Another thread of emotion from her: regret. She didn’t enjoy being cruel to Apolline, but the rogue slayer had been close to Thraustila for months now. If we wanted to know what he was doing now without his son and daughters, this was the way to find out.
“Were you there? Were you going to watch him murder her?” Tori’s voice had gone tight.
Apolline scowled, open her mouth and grimaced, then nodded.
“You...” Tori took a deep breath and cut herself short. “When you met Thraustila, was it for the dust?”
Apolline hesitated, then shook her head.
“Did you want him to Make you?”
Another shake.
“Why, then? What could he have done for you otherwise- besides give you all the blood sport your shriveled little heart could want?”
Apolline’s lip curled, but her eyes were focused on Tori’s fist. She pressed a swollen, scratched hand to her chest, patted her heart,
then raised it to her head and made a twinkling motion near her ear.
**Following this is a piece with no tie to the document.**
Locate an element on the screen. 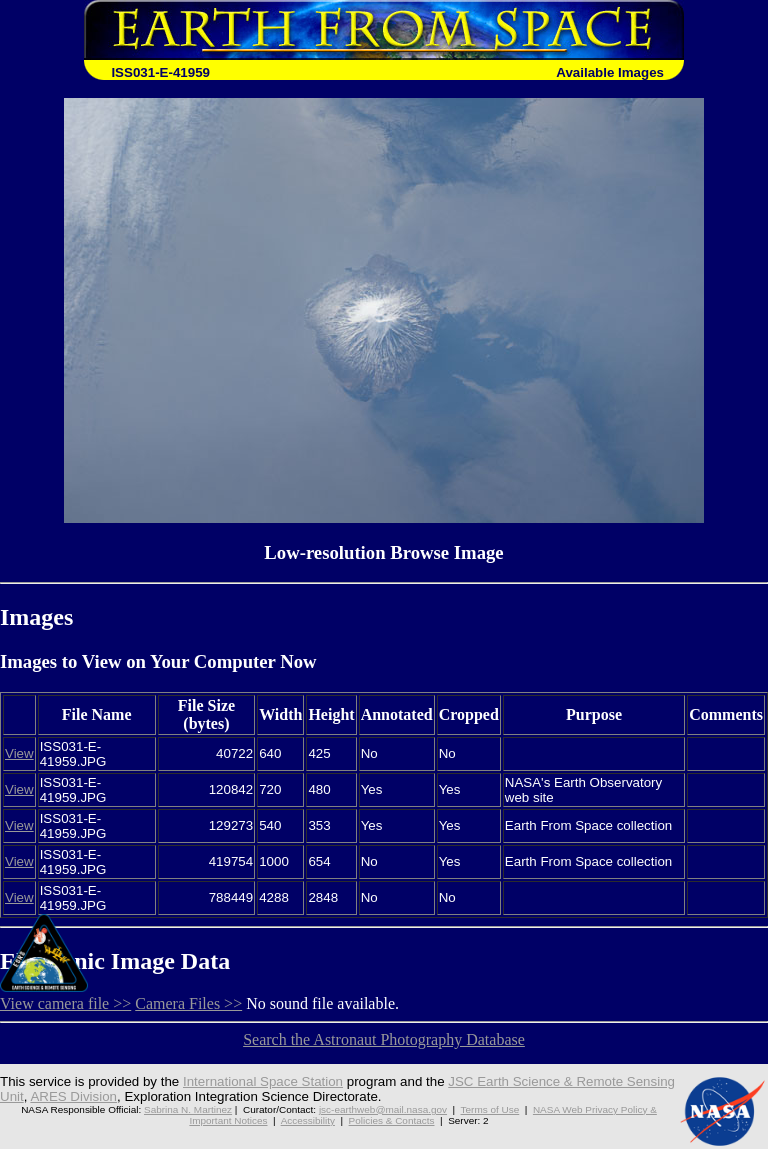  View is located at coordinates (19, 753).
I realized she was trying to mime music. A song.
Everyone else came to the same conclusion. Càel was not nearly as reticent about holding back his feelings as Tori was.
“You are not his bloodsinger,” he said flatly. “No vampire would treat their singer like this. He told you what you wanted to hear, and you ate it up.” Apolline’s face fell, tears welling in her eyes.
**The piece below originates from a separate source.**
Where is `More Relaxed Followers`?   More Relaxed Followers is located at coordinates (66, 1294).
“All this, just because you wanted to be someone important.” Tori’s lips had thinned in her anger. “Fine. I know you’ve seen Thraustila’s warehouse in the subway tunnels. Have you seen more of it than that?”
Apolline nodded, resting her forehead glumly on the bars of her cell.
“Have you been to the Cerberian Gate?”
This time the captive shuddered when she nodded, and it wasn’t just a withdrawal shiver. Cerberian Gates weren’t really a pretty sight at the best of times.
“Is that warehouse his only storage?” A nod.
“Is Gwendoline still around?” Another nod.
“Does he have Fae working for him?”
This time Apolline paused before she shook her head, but the resignation in her eyes told us she was truthful. The only Fae Thraustila had were the ones he was farming out for dust.
Tori expelled a breath. “Is he still in the Clouded Court?” Apolline nodded, and she shut her eyes when Tori asked her the next question. “Will he come for you?”
She shrugged. It was a hopeless little slump of her shoulders that said everything.
“She’s confirmed nothing we don’t already know.” Morgrainne’s rasp cut through the tension. “Let me in. I’ll get her talking again.”
Apolline backed away until her legs hit the edge of her cot.
“We can’t torture people, Morgrainne.” Tori looked at Apolline thoughtfully. “I don’t think Christian and Ophiel would’ve had much faith in me if that’s how I was going to begin my reign. Has Mater Dolorum healed you yet?”
Apolline realized Tori had asked her something and shook her head, still eyeing Morgrainne.